NASA's Jet Propulsion Laboratory has integrated Meta's DINOv2 vision foundation model into robotic explorers designed for future deep space missions, achieving a 67% reduction in computational parameters while maintaining capability equivalent to larger rovers. The implementation addresses critical constraints facing next-generation planetary exploration robots that must operate autonomously with reduced size, lower power capacity, and limited onboard compute resources.
JPL engineers developed a Visual Perception Engine built on Meta's open-source DINOv2 model, released in April 2023 by Meta Fundamental AI Research. The system enables efficient reuse of vision foundation model features across multiple tasks through a common backbone while minimising feature copies and reducing GPU compute and memory requirements. The framework is available to the open source community on GitHub with a robot operating system interface.
The team tested their approach using the Nebula Spot Robot equipped with an Inertial Measurement Unit and RGB camera sending data to an Nvidia Orin AGX onboard computer. Traditional approaches required separate machine learning models for different tasks, creating computational bottlenecks that prevented real-time operation on limited hardware. The new Visual Perception Engine streamlines processing by retaining DINOv2 extracted features in GPU memory and sharing them across multiple tasks, enabling parallel deployment of smaller model heads.
The system addresses critical robotic functions including depth measurements for mapping, object detection for science objectives, and segmentation capabilities for object interaction. Unlike task-specific models requiring individual vision feature extraction per task, the unified approach increases overall image throughput while decreasing total model parameter count.
JPL has implemented additional learning capabilities enabling robots to adapt to unknown terrain through vision and terrain interaction. Using DINOv2 features combined with robot power usage data, the system learns to identify terrain traversal costs in real time, helping avoid treacherous conditions like smooth, soft sand that could trap rovers. This capability addresses historical challenges including the 2005 incident where Mars Opportunity Rover became stuck in sand, requiring five weeks of Earth-based commands across 108 million miles to resolve.

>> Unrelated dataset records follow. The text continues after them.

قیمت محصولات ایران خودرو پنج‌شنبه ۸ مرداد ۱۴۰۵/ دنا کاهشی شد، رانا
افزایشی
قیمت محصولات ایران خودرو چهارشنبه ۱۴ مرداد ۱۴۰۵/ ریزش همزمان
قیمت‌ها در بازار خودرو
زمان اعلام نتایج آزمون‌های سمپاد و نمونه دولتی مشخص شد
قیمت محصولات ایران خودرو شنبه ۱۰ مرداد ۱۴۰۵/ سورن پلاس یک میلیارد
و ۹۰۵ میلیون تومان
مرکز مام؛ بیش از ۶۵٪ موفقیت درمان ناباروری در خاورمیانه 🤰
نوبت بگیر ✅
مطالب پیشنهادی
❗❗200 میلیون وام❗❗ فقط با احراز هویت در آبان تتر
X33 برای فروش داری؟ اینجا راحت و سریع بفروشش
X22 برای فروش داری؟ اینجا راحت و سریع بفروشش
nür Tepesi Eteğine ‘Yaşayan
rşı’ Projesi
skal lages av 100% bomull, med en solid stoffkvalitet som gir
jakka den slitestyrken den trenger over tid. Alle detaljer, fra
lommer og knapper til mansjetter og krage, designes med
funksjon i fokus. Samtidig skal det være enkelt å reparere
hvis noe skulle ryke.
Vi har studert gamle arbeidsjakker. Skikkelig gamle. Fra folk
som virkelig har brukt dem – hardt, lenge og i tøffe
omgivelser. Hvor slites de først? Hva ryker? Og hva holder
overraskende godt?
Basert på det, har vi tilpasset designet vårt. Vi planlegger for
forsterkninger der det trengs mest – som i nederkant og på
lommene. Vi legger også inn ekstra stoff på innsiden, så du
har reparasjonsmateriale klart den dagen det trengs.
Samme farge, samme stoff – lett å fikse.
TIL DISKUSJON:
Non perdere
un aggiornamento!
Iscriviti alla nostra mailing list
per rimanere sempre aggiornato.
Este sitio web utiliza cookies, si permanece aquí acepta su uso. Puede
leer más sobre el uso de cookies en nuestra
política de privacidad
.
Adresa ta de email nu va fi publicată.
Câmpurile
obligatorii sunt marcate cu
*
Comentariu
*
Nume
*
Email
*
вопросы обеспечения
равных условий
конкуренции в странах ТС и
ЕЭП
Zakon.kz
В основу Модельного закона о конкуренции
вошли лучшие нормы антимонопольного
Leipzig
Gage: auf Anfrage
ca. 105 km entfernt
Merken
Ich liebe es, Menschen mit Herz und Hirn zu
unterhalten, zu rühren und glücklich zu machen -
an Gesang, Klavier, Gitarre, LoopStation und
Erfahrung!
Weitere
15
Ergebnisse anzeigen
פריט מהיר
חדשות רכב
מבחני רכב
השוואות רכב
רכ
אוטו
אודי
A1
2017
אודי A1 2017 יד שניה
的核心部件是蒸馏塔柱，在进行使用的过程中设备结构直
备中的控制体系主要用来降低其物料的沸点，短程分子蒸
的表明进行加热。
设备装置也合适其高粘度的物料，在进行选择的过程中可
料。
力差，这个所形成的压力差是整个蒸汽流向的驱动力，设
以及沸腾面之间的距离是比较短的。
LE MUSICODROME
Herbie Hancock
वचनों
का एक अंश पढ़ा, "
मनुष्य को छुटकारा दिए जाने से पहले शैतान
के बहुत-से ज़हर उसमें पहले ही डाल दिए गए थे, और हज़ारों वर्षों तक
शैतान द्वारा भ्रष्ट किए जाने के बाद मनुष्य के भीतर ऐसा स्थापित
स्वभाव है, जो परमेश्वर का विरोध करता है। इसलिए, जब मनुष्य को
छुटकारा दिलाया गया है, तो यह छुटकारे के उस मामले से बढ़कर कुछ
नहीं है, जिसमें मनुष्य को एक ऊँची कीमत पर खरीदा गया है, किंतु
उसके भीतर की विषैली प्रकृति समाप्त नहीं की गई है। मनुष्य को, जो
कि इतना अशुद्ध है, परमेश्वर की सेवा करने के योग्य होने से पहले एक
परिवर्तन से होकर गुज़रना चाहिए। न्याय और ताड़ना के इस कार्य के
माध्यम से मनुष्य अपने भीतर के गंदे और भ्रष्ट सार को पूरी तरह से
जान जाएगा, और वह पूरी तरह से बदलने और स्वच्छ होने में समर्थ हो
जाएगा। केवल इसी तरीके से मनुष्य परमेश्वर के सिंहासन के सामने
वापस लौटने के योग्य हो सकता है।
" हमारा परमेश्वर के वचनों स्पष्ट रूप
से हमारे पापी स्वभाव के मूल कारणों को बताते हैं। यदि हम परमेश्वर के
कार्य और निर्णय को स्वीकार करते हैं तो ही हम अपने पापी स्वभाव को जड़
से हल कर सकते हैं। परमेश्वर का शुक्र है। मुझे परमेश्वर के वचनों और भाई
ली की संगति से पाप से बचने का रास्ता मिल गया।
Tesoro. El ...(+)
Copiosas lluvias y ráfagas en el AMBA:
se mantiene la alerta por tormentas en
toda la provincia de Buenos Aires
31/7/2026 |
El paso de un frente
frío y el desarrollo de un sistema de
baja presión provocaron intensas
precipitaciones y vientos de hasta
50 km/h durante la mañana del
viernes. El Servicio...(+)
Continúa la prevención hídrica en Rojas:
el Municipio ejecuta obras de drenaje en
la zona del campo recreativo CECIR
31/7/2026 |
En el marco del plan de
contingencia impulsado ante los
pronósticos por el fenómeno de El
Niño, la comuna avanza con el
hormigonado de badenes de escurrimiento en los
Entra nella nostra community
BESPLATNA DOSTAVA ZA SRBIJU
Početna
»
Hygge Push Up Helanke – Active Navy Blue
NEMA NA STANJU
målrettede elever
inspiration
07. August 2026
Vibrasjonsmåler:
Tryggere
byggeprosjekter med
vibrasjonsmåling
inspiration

The technology enables simultaneous deployment of multiple smaller robotic explorers for rapid, multi-planetary exploration while maintaining cost-effectiveness. Communication latencies spanning minutes to hours between Earth and distant spacecraft require autonomous operation with minimal computational resources, making the 67% parameter reduction crucial for mission success.
Organisations developing autonomous robotics for extreme environments can leverage this open-source framework to achieve equivalent capabilities with significantly reduced computational overhead. The dual-purpose technology applies to Earth-based applications including humanitarian rescue efforts in challenging terrain like cave systems. JPL envisions deployment for extraterrestrial life detection missions where caves provide natural radiation shielding for potential organisms, combining space exploration objectives with terrestrial emergency response capabilities.